Thomas Wagensommerer: Das ist natürlich eine Arbeit, die ich immer schon großartig fand, und das gar nicht nur wegen ihrer Ausdehnung, sondern auch, weil die Orgel ja bislang noch von niemandem bespielt werden konnte. Eine Art subversiver Akt, als Veranstalter mit dem Image des Künstlers kokettieren zu wollen und dann aber die Bühne/das Instrument damit quasi zu blockieren.
Entgegen Cage fragst du aber nach dem Gegenwärtigen, indem du es mit dem Unendlichen auszufüllen bzw. dessen Grenzen aufzuspüren versuchst.
Thomas Wagensommerer: Seit ich dieses Stück wahrgenommen habe, ist es mir natürlich nie wieder aus dem Kopf gegangen. Mich interessiert das Resultat letztendlich nicht sonderlich, aber es ist spannend zu beobachten, welche Fetische da auftauchen und sich Menschen an der Orgel einfinden, um zuzuschauen, wie der Ton wechselt. Das Publikum ist begeistert vom Konzept, will aber trotzdem diese physische Erscheinung der Orgel als Anker im Raum und in der Zeit.
Was wiederum die Notwendigkeit des Konzeptes bestätigt … Wie baust du die Brücke zwischen Konzept, Gedanke, Theorie, Modell, Frage zur Umsetzung? Brauchst du das Ergebnis als Substanz gegenüber der Lust am Denken? Wie muss das Ergebnis dann aussehen?

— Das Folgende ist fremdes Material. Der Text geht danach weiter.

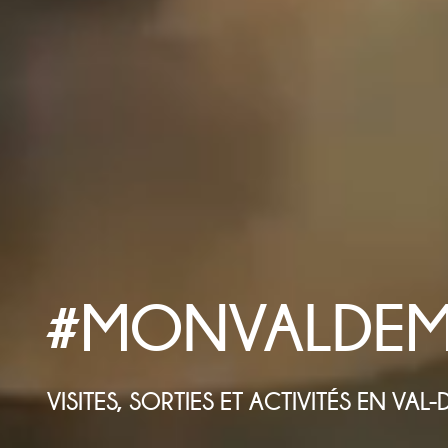
#
MON
VAL
DE
M
VISITES, SORTIES ET ACTIVITÉS EN VA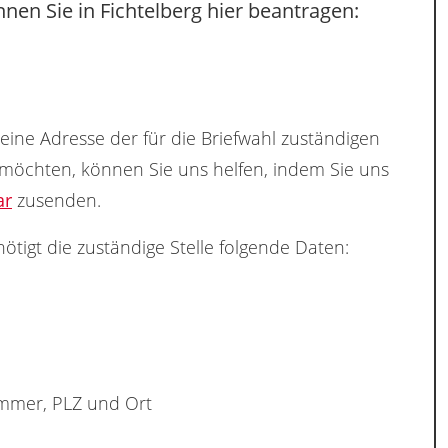
nen Sie in Fichtelberg hier beantragen:
keine Adresse der für die Briefwahl zuständigen
 möchten, können Sie uns helfen, indem Sie uns
ar
zusenden.
ötigt die zuständige Stelle folgende Daten:
ummer, PLZ und Ort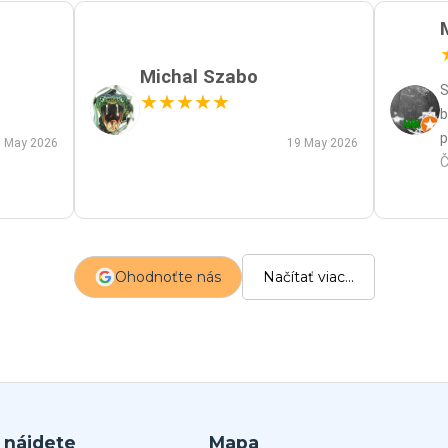
Michal Szabo
S
★
★
★
★
★
b
p
 May 2026
19 May 2026
p
Č
m
a
s
z
Ohodnoťte nás
Načítať viac...
p
 nájdete
Mapa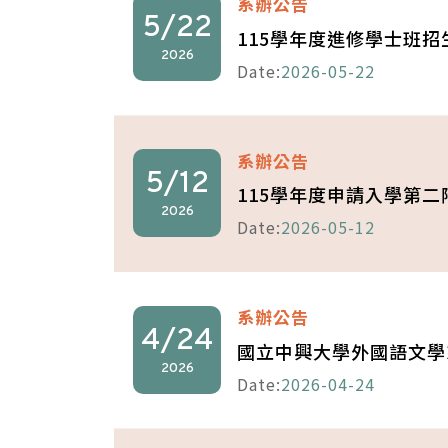
系辦公告
5/22
115學年度進修學士班招
2026
Date:
2026-05-22
系辦公告
5/12
115學年度申請入學第
2026
Date:
2026-05-12
系辦公告
4/24
國立中興大學外國語文學
2026
Date:
2026-04-24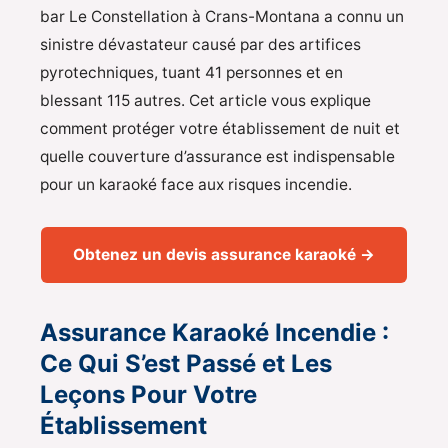
bar Le Constellation à Crans-Montana a connu un
sinistre dévastateur causé par des artifices
pyrotechniques, tuant 41 personnes et en
blessant 115 autres. Cet article vous explique
comment protéger votre établissement de nuit et
quelle couverture d’assurance est indispensable
pour un karaoké face aux risques incendie.
Obtenez un devis assurance karaoké →
Assurance Karaoké Incendie :
Ce Qui S’est Passé et Les
Leçons Pour Votre
Établissement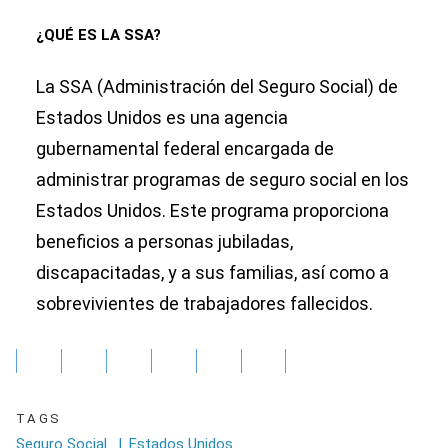
¿QUÉ ES LA SSA?
La SSA (Administración del Seguro Social) de
Estados Unidos es una agencia
gubernamental federal encargada de
administrar programas de seguro social en los
Estados Unidos. Este programa proporciona
beneficios a personas jubiladas,
discapacitadas, y a sus familias, así como a
sobrevivientes de trabajadores fallecidos.
TAGS
Seguro Social
|
Estados Unidos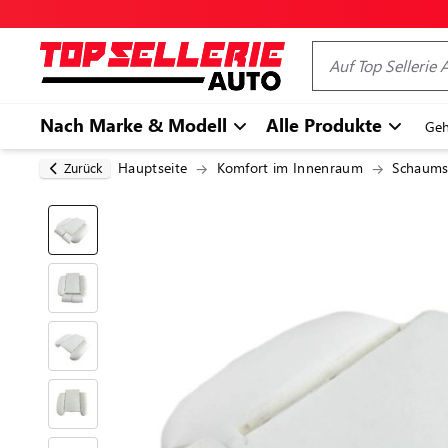
Nach Marke & Modell
Alle Produkte
Geh
Hauptseite
Komfort im Innenraum
Schaums
Zurück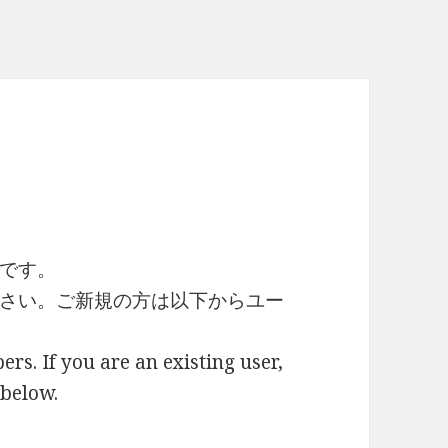
です。
さい。ご新規の方は以下からユー
ers. If you are an existing user,
 below.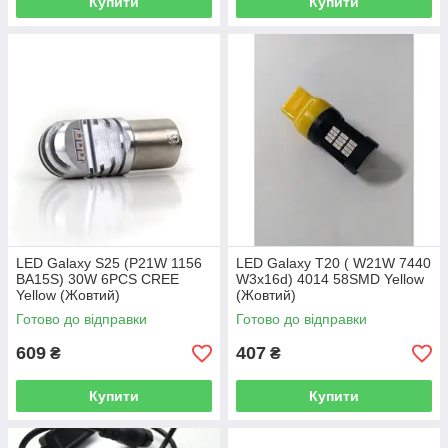
Купити
Купити
LED Galaxy S25 (P21W 1156
LED Galaxy T20 ( W21W 7440
BA15S) 30W 6PCS CREE
W3x16d) 4014 58SMD Yellow
Yellow (Жовтий)
(Жовтий)
Готово до відправки
Готово до відправки
609
407
₴
₴
Купити
Купити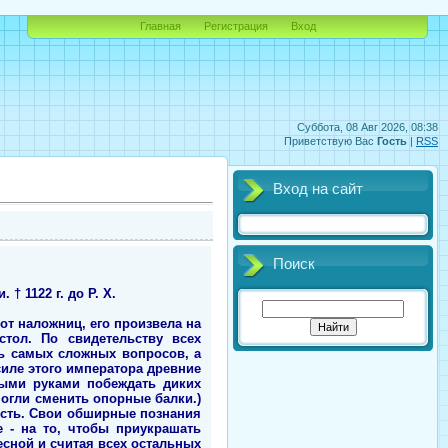
Главная
Регистрация
Вход
Суббота, 08 Авг 2026, 08:38
Приветствую Вас
Гость
|
RSS
Вход на сайт
Поиск
 † 1122 г. до Р. Х.
т наложниц, его произвела на
стол. По свидетельству всех
ть самых сложных вопросов, а
иле этого императора древние
лыми руками побеждать диких
огли сменить опорные балки.)
ность. Свои обширные познания
е - на то, чтобы приукрашать
сной и считая всех остальных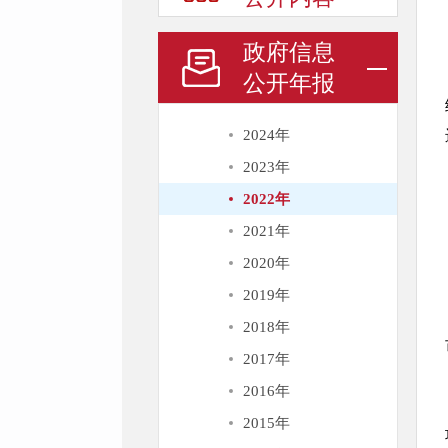
政府信息
公开年报
2024年
2023年
2022年
2021年
2020年
2019年
2018年
2017年
2016年
2015年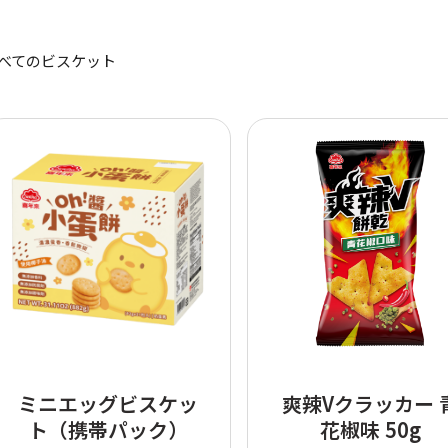
べてのビスケット
ミニエッグビスケッ
爽辣Vクラッカー 
ト（携帯パック）
花椒味 50g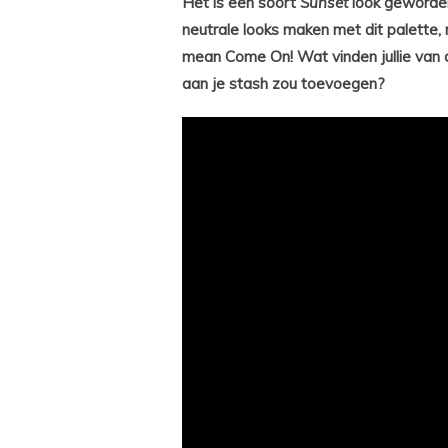
Het is een soort
Sunset
look geworde
neutrale looks maken met dit palette,
mean Come On! Wat vinden jullie van de
aan je stash zou toevoegen?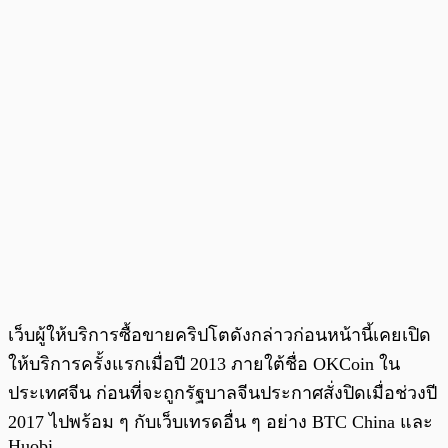
เว็บผู้ให้บริการซื้อขายคริปโตดังกล่าวก่อนหน้านี้เคยเปิด
ให้บริการครั้งแรกเมื่อปี 2013 ภายใต้ชื่อ OKCoin ใน
ประเทศจีน ก่อนที่จะถูกรัฐบาลจีนประกาศสั่งปิดเมื่อช่วงปี
2017 ไปพร้อม ๆ กับเว็บเทรดอื่น ๆ อย่าง BTC China และ
Huobi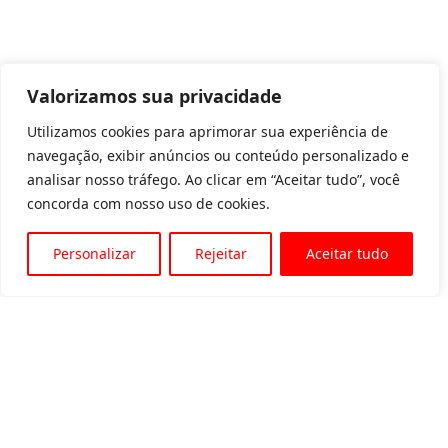
Valorizamos sua privacidade
Utilizamos cookies para aprimorar sua experiência de
navegação, exibir anúncios ou conteúdo personalizado e
analisar nosso tráfego. Ao clicar em “Aceitar tudo”, você
concorda com nosso uso de cookies.
Personalizar
Rejeitar
Aceitar tudo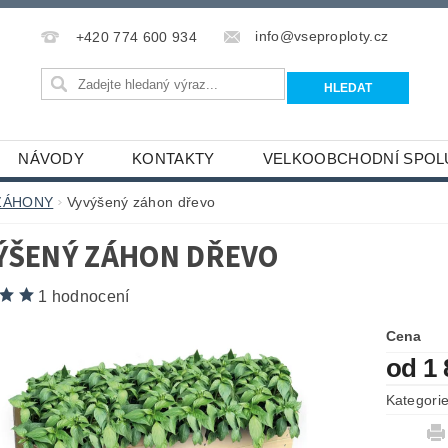
info@vseproploty.cz
+420 774 600 934
NÁVODY
KONTAKTY
VELKOOBCHODNÍ SPOL
ZÁHONY
Vyvýšený záhon dřevo
ÝŠENÝ ZÁHON DŘEVO
1 hodnocení
Cena
od 1
Kategori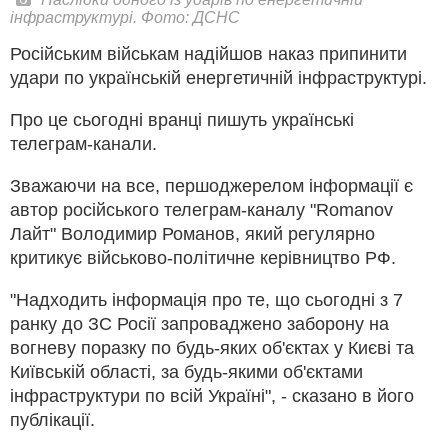
інфраструктурі. Фото: ДСНС
Російським військам надійшов наказ припинити
удари по українській енергетичній інфраструктурі.
Про це сьогодні вранці пишуть українські
телеграм-канали.
Зважаючи на все, першоджерелом інформації є
автор російського телеграм-каналу "Romanov
Лайт" Володимир Романов, який регулярно
критикує військово-політичне керівництво РФ.
"Надходить інформація про те, що сьогодні з 7
ранку до ЗС Росії запроваджено заборону на
вогневу поразку по будь-яких об'єктах у Києві та
Київській області, за будь-якими об'єктами
інфраструктури по всій Україні", - сказано в його
публікації.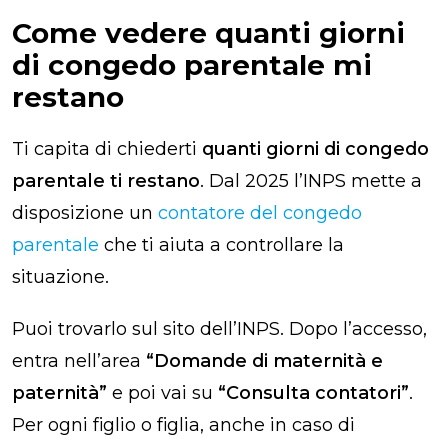
Come vedere quanti giorni
di congedo parentale mi
restano
Ti capita di chiederti
quanti giorni di congedo
parentale ti restano
. Dal 2025 l’INPS mette a
disposizione un
contatore del congedo
parentale
che ti aiuta a controllare la
situazione.
Puoi trovarlo sul sito dell’INPS. Dopo l’accesso,
entra nell’area
“Domande di maternità e
paternità”
e poi vai su
“Consulta contatori”
.
Per ogni figlio o figlia, anche in caso di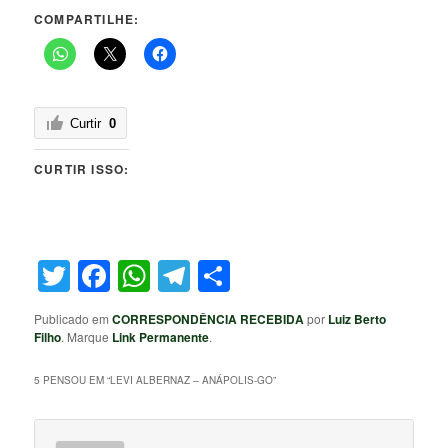
COMPARTILHE:
Curtir
0
CURTIR ISSO:
Twitter
Facebook
WhatsApp
Telegram
Share
Publicado em
CORRESPONDÊNCIA RECEBIDA
por
Luiz Berto
Filho
. Marque
Link Permanente
.
5 PENSOU EM “
LEVI ALBERNAZ – ANÁPOLIS-GO
”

Thomas Wagensommerer: Das ist abhängig vom Zugang zu einer Arbeit, der sich meistens schon entscheidet, bevor überhaupt irgendetwas passiert. Wenn ich so etwas wie „wildes Denken“, für mich also das lustvolle Nach-Vorne-Denken, ein Nicht-Wissen-Müssen, ansetze, dann ist das Resultat ähnlich einem Bumerang, der ins Konzept zurückschleudert, ein Ort der visuellen, akustischen oder haptischen Verhandlung, eine Art Schatulle, ein Gefäß. Andererseits nähere ich mich unterschiedlichen Projekten doch oft auch von einer sehr praktischen Seite, weil ich das Arbeiten mit dem Material sehr gerne mag und mich auch als ein in der Kunst Arbeitender verstehe. Wie eine Bildhauerin baue ich mir zuerst mal mein Material ab, recherchiere, sammle und lege dann erst Hand an, vielleicht eher prothetische Hände, die über Codes und technische Erweiterungen funktionieren. Mir geht es um das Eingreifen in und das Resonieren mit dem Material und ich möchte dessen Auswirkungen spüren, so etwas wie einen vibrierenden Draht aufbauen, das heißt, ich muss mich einlassen und mich einige Zeit in das Material vergraben, mit ihm leben. Das ist natürlich auch eine Selbstvergewisserung meines physischen und emotionalen Empfindens.
„Meine eher kindliche Herangehensweise erzeugt wahnsinnig viele Fehler und lässt mich auch auf positive Art und Weise den Respekt vor den Vorgängen verlieren.”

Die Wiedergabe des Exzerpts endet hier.